Esbâbı: suyuymuş! Bana sor: “Mâ-i nisandur.”
ınkârı ne mümkin, bu güzel beldede dâim,
Hep bulduğumuz hayr ü sevâb, ni’met ü nândur.
Âsâyişi düzgün; azıcık fazla silâh var..
Sık patlasa, korkman! Ya alandur, ya satandur...
Zabtiyyesi, emniyyeti – elhak – kuş uçurtmaz;
Hırsız bulunur gerçi ya, eşyâsı nihandur.
Çayhânesi pek çok, yine hiç yer bulamazsun;
Sandalye bilinmez, oturak: kürsü filândur.
Ters – düz demez işler trafik caddede, yolda;
Bir kısmı süvâriyse de bir kısmı yayandur.
Bir âdeme çarpup da kazâen, dise: “Pardon!”;
Ol kimseye ters ters bakarak dir ki: “Babandur!”.
Serbest gezinir caddede, yollarda inekler;
Kim dirse ki: “Hindistan’a benzer.”, bu yalandur.
Damlarda yatar müşteriler, lükstür oteller;
Pek çok televizyonlu Hotel varsa da, handur.
Yok sanma, plâkçıymış, efendim, sinemaymış..
Var! Hem gece – gündüz işi feryâd ü figandur.
Kaç tâne operlör böğürür, kimsede tıs yok;
Ses çıksa da kim aldıracak hoş? Borazandur!

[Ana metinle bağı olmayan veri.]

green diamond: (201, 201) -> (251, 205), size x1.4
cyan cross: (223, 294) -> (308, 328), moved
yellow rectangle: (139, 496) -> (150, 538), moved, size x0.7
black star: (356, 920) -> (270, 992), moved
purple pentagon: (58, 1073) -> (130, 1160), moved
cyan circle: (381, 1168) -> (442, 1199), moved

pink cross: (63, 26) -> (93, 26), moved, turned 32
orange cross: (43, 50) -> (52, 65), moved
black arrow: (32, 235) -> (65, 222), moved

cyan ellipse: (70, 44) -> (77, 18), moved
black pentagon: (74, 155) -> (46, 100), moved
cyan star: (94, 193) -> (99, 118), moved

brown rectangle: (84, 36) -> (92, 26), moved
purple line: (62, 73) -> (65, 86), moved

Nemmamlara bakman, diseler Batman’a : “Zengin,
ı’râdı börek, şehremini Yağma Hasan’dur.”
Dirlerse de: “Milyonları yutmuş ve yemişler..”
Kimler? Nereden? Söylemiyorlar; su-i zandur!

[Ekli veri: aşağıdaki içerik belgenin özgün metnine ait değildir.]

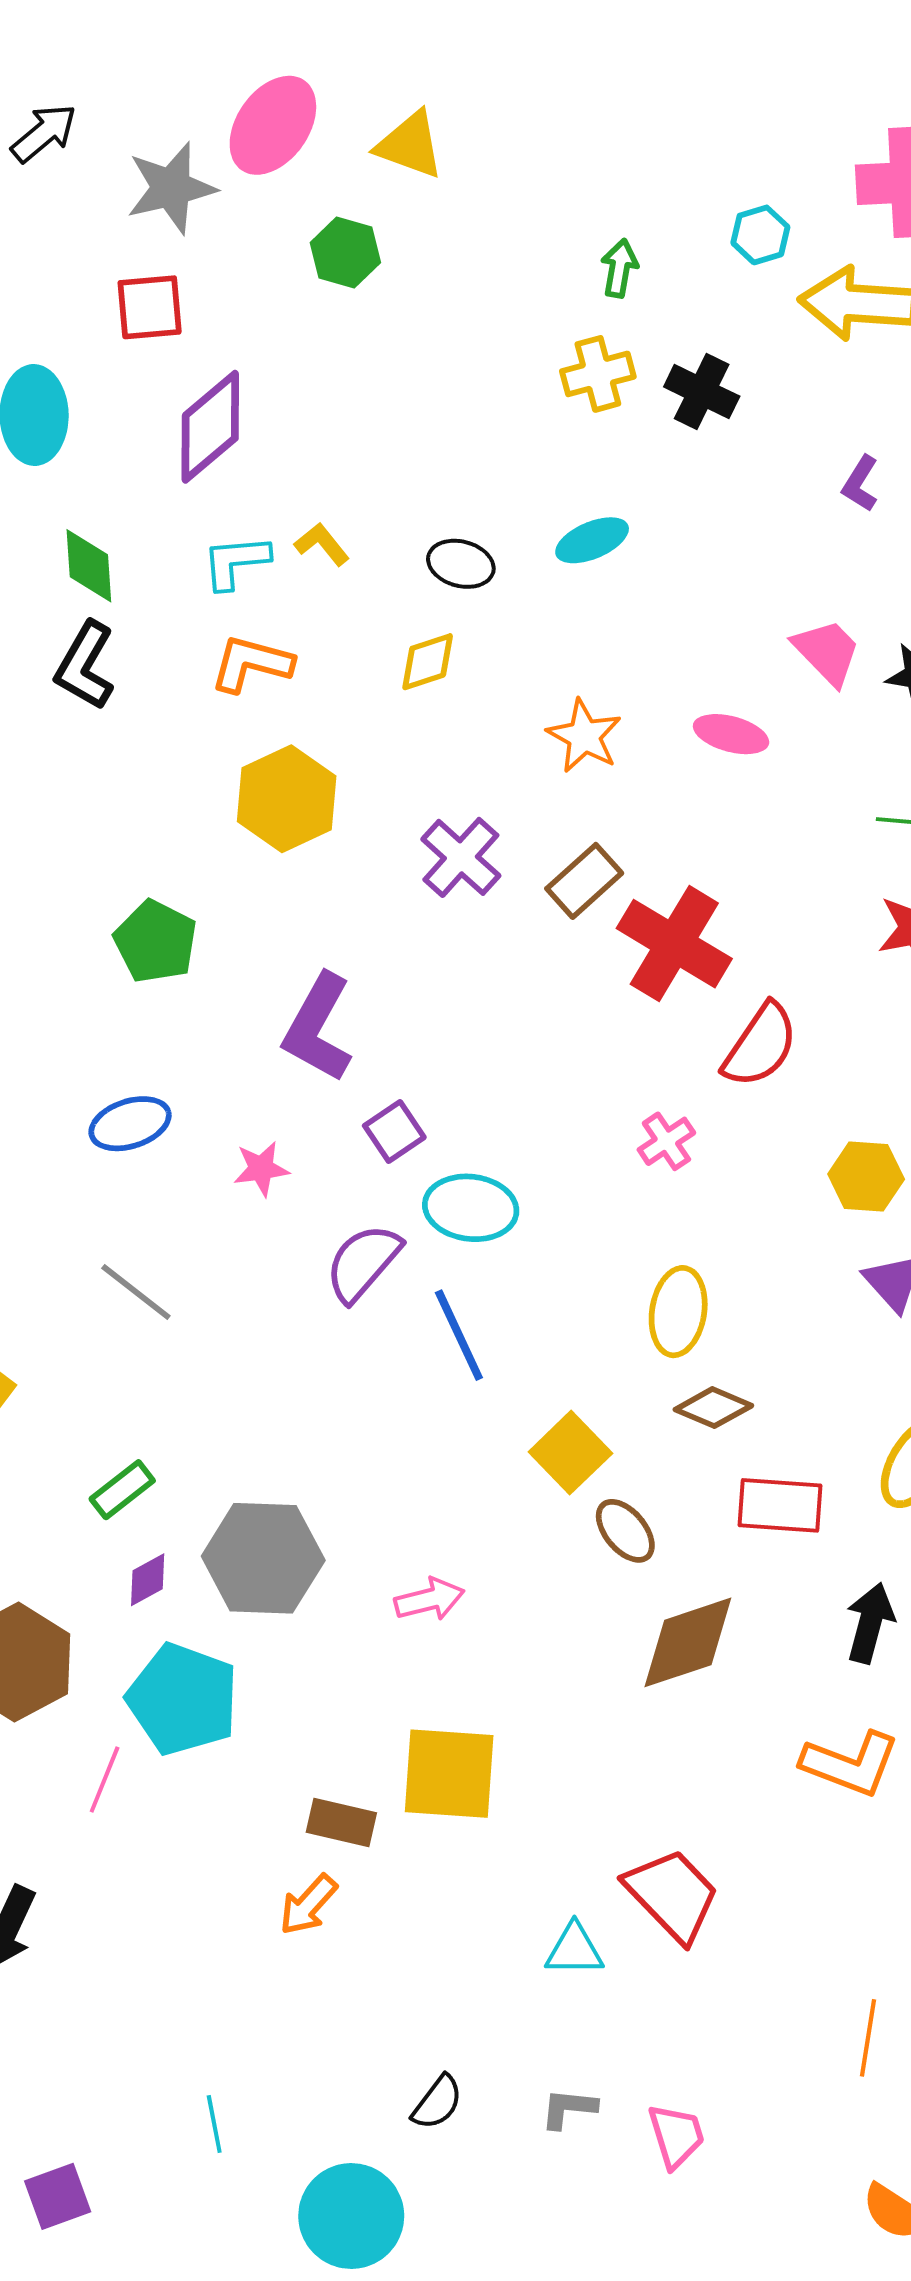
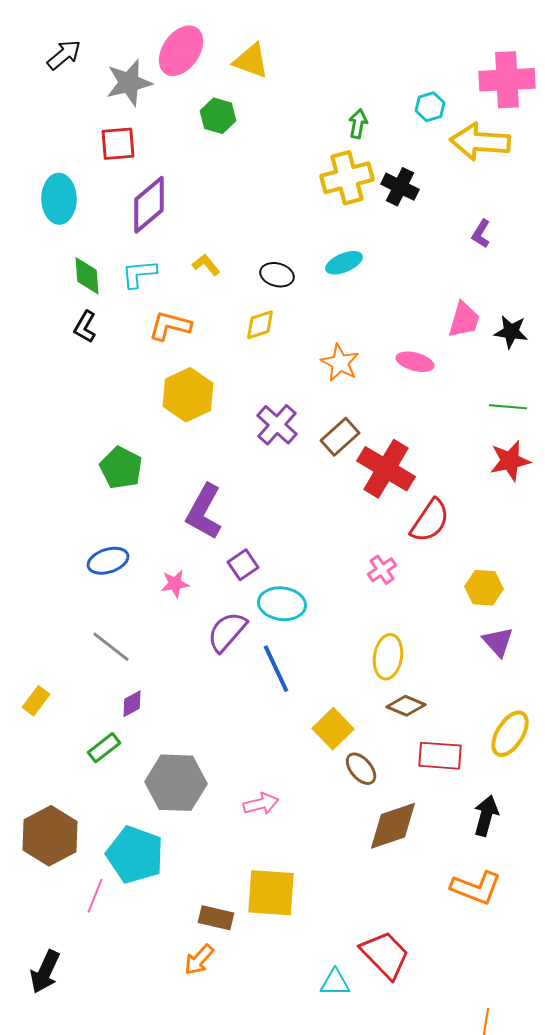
yellow cross: (598, 374) -> (347, 178), size x1.4
cyan L-shape: (236, 562) -> (139, 274), moved
pink trapezoid: (827, 652) -> (464, 320), turned 60
black L-shape: (85, 666) -> (85, 327), size x0.7
purple diamond: (148, 1580) -> (132, 704), moved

Yağ, çay ve şeker ânide kayboldu mu: bayram;
Ger, mâ ü ziyâ yoksa, bilin kim: ramazandur.
On hâneli bir köy bugün altmışbini aşmış..
şol hâle sebeb, belli ki, Garzan’la Raman’dur.

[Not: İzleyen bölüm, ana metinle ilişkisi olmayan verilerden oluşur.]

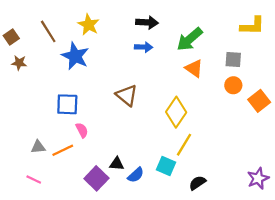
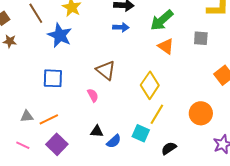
orange circle: (233, 85) -> (201, 113), moved, size x1.5
pink semicircle: (82, 130) -> (93, 95), moved
purple square: (96, 178) -> (57, 144), moved

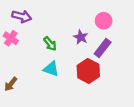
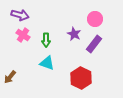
pink cross: (11, 38) -> (23, 35), moved
green arrow: (50, 44) -> (46, 40), turned 40
red hexagon: (88, 71) -> (81, 78), moved

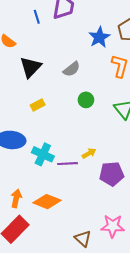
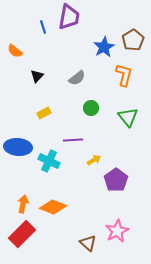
black triangle: (31, 67) -> (37, 76), size x0.6
purple line: (67, 164) -> (73, 140), moved
purple pentagon: (112, 174) -> (116, 180), turned -30
pink star: (113, 226) -> (117, 231), turned -30

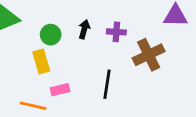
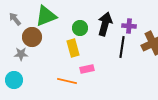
black arrow: (84, 29) -> (105, 24), size x1.6
black line: (107, 84) -> (122, 47), moved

Hiç duymadığın tarz ü makamdan bile olsa,
şol sîne yakan savtı gazel sanma: ezandur.
şöhretlisi yok, meczubu bol, işsizi çokdur;
Herkesde siyâset: ne vekildür, ne bakandur.
“şâirleri varmış!” diyerek eyleme hayret;
Sen, Batman’ı hor görme ki: menbâ-i sühandur!
Saydıklarımız bizlere vermez ki nakîse;
Bir böyle şehir halkı oluş insana şandur.
Her kim: “Kaçayım ben buradan, kurtulayım!” dir;
şaşkındır o! Aldırma, bu söz bir hezeyandur.
“Bir başka diyar bul, bunu terket!” dime; çünki
Burdan bulurum rızkımı, öyleyse vatandur.